*ACTIVITY:*
Return the data that follows, keeping every word and mark unchanged.

*MATERIAL SHOWN:*
━━━━━━━━

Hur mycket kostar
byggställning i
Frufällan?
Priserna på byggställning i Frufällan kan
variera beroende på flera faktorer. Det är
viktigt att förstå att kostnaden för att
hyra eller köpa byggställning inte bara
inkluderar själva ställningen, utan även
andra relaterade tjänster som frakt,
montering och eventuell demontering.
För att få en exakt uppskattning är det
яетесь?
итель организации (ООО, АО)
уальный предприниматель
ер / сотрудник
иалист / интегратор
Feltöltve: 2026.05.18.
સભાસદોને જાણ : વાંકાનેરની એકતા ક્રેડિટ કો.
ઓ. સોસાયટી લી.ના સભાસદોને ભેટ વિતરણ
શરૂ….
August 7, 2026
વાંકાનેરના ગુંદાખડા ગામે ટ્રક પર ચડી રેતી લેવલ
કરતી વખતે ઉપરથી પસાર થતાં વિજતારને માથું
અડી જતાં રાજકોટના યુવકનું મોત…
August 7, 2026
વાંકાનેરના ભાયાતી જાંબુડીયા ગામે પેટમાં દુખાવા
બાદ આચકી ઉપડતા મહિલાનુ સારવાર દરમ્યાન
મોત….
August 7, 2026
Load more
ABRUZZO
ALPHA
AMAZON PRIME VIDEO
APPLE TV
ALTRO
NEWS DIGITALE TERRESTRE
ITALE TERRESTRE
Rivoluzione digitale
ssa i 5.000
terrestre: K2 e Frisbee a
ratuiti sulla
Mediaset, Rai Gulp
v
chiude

━━━━━━━━

*TASK RESPONSE:*
Hur mycket kostar
byggställning i
Frufällan?
Priserna på byggställning i Frufällan kan
variera beroende på flera faktorer. Det är
viktigt att förstå att kostnaden för att
hyra eller köpa byggställning inte bara
inkluderar själva ställningen, utan även
andra relaterade tjänster som frakt,
montering och eventuell demontering.
För att få en exakt uppskattning är det
яетесь?
итель организации (ООО, АО)
уальный предприниматель
ер / сотрудник
иалист / интегратор
Feltöltve: 2026.05.18.
સભાસદોને જાણ : વાંકાનેરની એકતા ક્રેડિટ કો.
ઓ. સોસાયટી લી.ના સભાસદોને ભેટ વિતરણ
શરૂ….
August 7, 2026
વાંકાનેરના ગુંદાખડા ગામે ટ્રક પર ચડી રેતી લેવલ
કરતી વખતે ઉપરથી પસાર થતાં વિજતારને માથું
અડી જતાં રાજકોટના યુવકનું મોત…
August 7, 2026
વાંકાનેરના ભાયાતી જાંબુડીયા ગામે પેટમાં દુખાવા
બાદ આચકી ઉપડતા મહિલાનુ સારવાર દરમ્યાન
મોત….
August 7, 2026
Load more
ABRUZZO
ALPHA
AMAZON PRIME VIDEO
APPLE TV
ALTRO
NEWS DIGITALE TERRESTRE
ITALE TERRESTRE
Rivoluzione digitale
ssa i 5.000
terrestre: K2 e Frisbee a
ratuiti sulla
Mediaset, Rai Gulp
v
chiude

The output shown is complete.